Au pouvoir depuis 1967, le clan Gnassingbé continue de réprimer celles et ceux qui osent, comme en juin dernier, s’opposer à sa mainmise sur le Togo. Avec, encore et toujours, la complicité de l’État français.
Ce mois de juin 2025 a été marqué par un vaste mouvement de protestation au Togo. Dès le 5, mais plus encore à la fin du mois, d’importantes manifestations ont secoué la capitale Lomé. Les raisons de cette colère populaire, exprimée surtout par la jeunesse togolaise : le coût de la vie, des arrestations de voix critiques du régime, en particulier celle du rappeur Aamron, qui avait appelé aux premières manifestations (il sera finalement libéré le 21 juin). Mais surtout la réforme constitutionnelle adoptée l’an dernier.
Rappel des faits : le 19 avril 2024, un parlement monochrome votait une nouvelle loi fondamentale taillée sur mesure pour Faure Gnassingbé, 59 ans, à la tête du pays depuis 20 ans (après avoir succédé à son père, lui-même resté 38 ans au pouvoir). En mai dernier, le président de la République est ainsi devenu président du conseil des ministres, fonction qui concentre désormais tous les pouvoirs. Un changement pensé avant tout pour permettre au dictateur togolais de se maintenir aux affaires sans limite de temps.
Comme à son habitude [1], le régime a violemment réprimé les manifestations, déclarées illégales. Dès le 17 juin, Amnesty international alertait sur des cas de mauvais traitements et même de tortures sur des manifestant·e·s interpelé·e·s par les forces de sécurité togolaises. Le 29 juin, des organisations de la société civile, réunies dans le Front citoyen Togo debout, dénonçaient dans un communiqué des dizaines d’arrestations, des dizaines de blessés, dont plusieurs graves, et au moins sept morts, dont des mineurs – le gouvernement en reconnaîtra finalement cinq « par noyade ».
Face à cette nouvelle démonstration de force sanglante du clan Gnassingbé, la France n’a pas moufté. Il faut dire qu’à l’heure où Paris subit quelques déboires au sein de son ancien « pré carré » africain, il s’agit de ne pas se mettre à dos un allié de longue date. Surtout au moment où celui-ci se rapproche dangereusement des juntes burkinabé, nigérienne et malienne, en rupture avec Paris, et envisage même de rejoindre leur Alliance des États du Sahel (AES).

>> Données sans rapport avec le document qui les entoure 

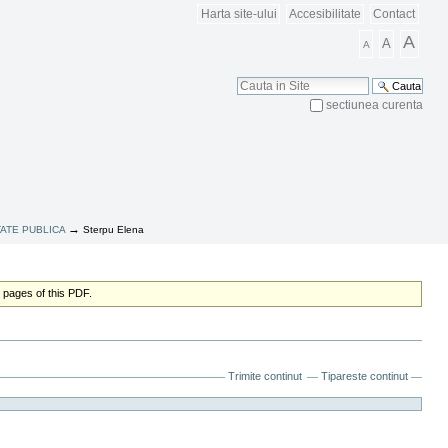
Harta site-ului
Accesibilitate
Contact
A
A
A
Cauta
sectiunea curenta
Cautare Avansata
→
TATE PUBLICA
Sterpu Elena
 pages of this PDF.
Trimite continut
Tipareste continut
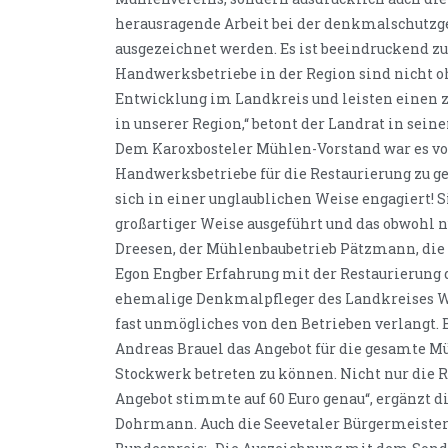
herausragende Arbeit bei der denkmalschutzg
ausgezeichnet werden. Es ist beeindruckend zu
Handwerksbetriebe in der Region sind nicht o
Entwicklung im Landkreis und leisten einen 
in unserer Region,“ betont der Landrat in sei
Dem Karoxbosteler Mühlen-Vorstand war es von
Handwerksbetriebe für die Restaurierung zu g
sich in einer unglaublichen Weise engagiert!
großartiger Weise ausgeführt und das obwohl 
Dreesen, der Mühlenbaubetrieb Pätzmann, die
Egon Engber Erfahrung mit der Restaurierung 
ehemalige Denkmalpfleger des Landkreises 
fast unmögliches von den Betrieben verlangt
Andreas Brauel das Angebot für die gesamte M
Stockwerk betreten zu können. Nicht nur die R
Angebot stimmte auf 60 Euro genau“, ergänzt 
Dohrmann. Auch die Seevetaler Bürgermeisteri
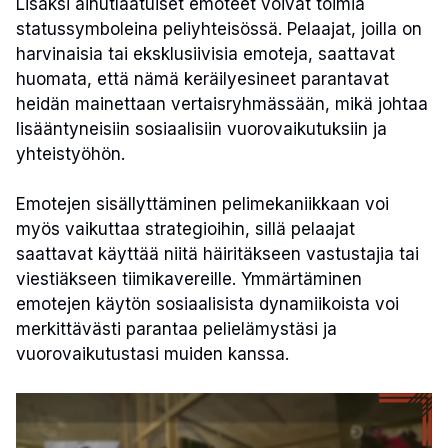
Lisäksi ainutlaatuiset emoteet voivat toimia
statussymboleina peliyhteisössä. Pelaajat, joilla on
harvinaisia tai eksklusiivisia emoteja, saattavat
huomata, että nämä keräilyesineet parantavat
heidän mainettaan vertaisryhmässään, mikä johtaa
lisääntyneisiin sosiaalisiin vuorovaikutuksiin ja
yhteistyöhön.
Emotejen sisällyttäminen pelimekaniikkaan voi
myös vaikuttaa strategioihin, sillä pelaajat
saattavat käyttää niitä häiritäkseen vastustajia tai
viestiäkseen tiimikavereille. Ymmärtäminen
emotejen käytön sosiaalisista dynamiikoista voi
merkittävästi parantaa pelielämystäsi ja
vuorovaikutustasi muiden kanssa.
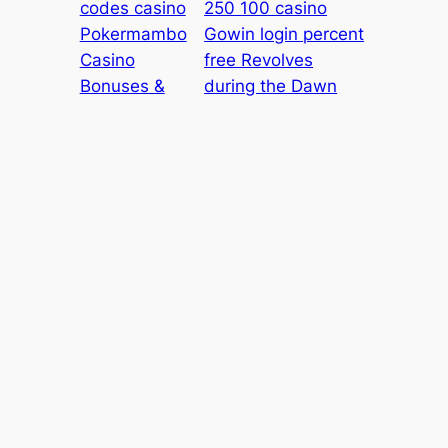
codes casino
250 100 casino
Pokermambo
Gowin login percent
Casino
free Revolves
Bonuses &
during the Dawn
Offers inside
Gambling enterprise
the Ireland
→
Cintia Liana
About
Privacy
Social
Team
Privacy Policy
Facebook
History
Terms and Conditions
Instagram
Careers
Contact Us
Twitter/X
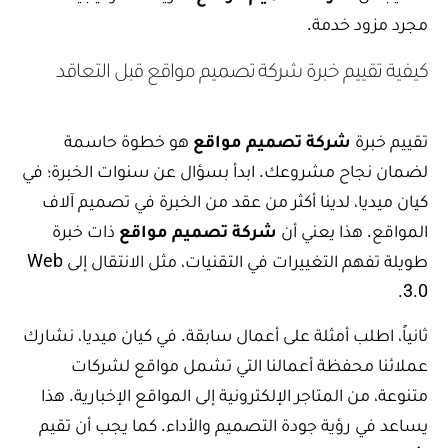
مجرد مزود خدمة.
كيفية تقييم خبرة شركة تصميم مواقع قبل التعاقد
تقييم خبرة
شركة تصميم مواقع
هو خطوة حاسمة
لضمان نجاح مشروعك. ابدأ بسؤال عن سنوات الخبرة؛ في
كيان ميديا، لدينا أكثر من عقد من الخبرة في تصميم آلاف
المواقع. هذا يعني أن
شركة تصميم مواقع
ذات خبرة
طويلة تفهم التغييرات في التقنيات، مثل الانتقال إلى Web
3.0.
ثانياً، اطلب أمثلة على أعمال سابقة. في كيان ميديا، نشارك
عملائنا محفظة أعمالنا التي تشمل مواقع لشركات
متنوعة، من المتاجر الإلكترونية إلى المواقع الإخبارية. هذا
يساعد في رؤية جودة التصميم والأداء. كما يجب أن تقيم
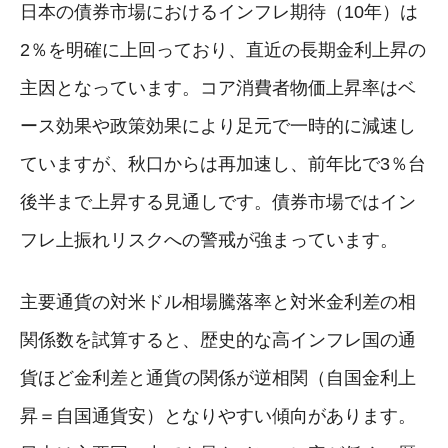
日本の債券市場におけるインフレ期待（10年）は
2％を明確に上回っており、直近の長期金利上昇の
主因となっています。コア消費者物価上昇率はベ
ース効果や政策効果により足元で一時的に減速し
ていますが、秋口からは再加速し、前年比で3％台
後半まで上昇する見通しです。債券市場ではイン
フレ上振れリスクへの警戒が強まっています。
主要通貨の対米ドル相場騰落率と対米金利差の相
関係数を試算すると、歴史的な高インフレ国の通
貨ほど金利差と通貨の関係が逆相関（自国金利上
昇＝自国通貨安）となりやすい傾向があります。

Sans doute la France rechigne-t-elle également à mettre en lumière sa coopération sécuritaire avec le Togo : rappelons qu’elle forme et arme depuis longtemps l’appareil répressif du régime Gnassingbé, avec lequel elle a notamment signé un accord de partenariat de défense en 2011 – accord jamais dénoncé depuis. Aucune formation ou fourniture de matériel n’aurait cependant eu lieu depuis le début de l’année, assure-t-on du côté des autorités françaises (LeMonde.fr, 18/07). Mais Paris n’est pour rien dans cette pause (ou du moins ce ralentissement) dans la coopération sécuritaire entre les deux pays : il semblerait que ce soit Lomé qui ne soit plus très demandeur… Même boudé, l’État macroniste ne dévie pas de sa criminelle ligne françafricaine.
[1] Déjà en 2005 lors de l’accession au pouvoir de Gnassingbé fils, mais aussi en 2017, la violente répression de mouvements populaires s’était soldée par des blessés et des morts.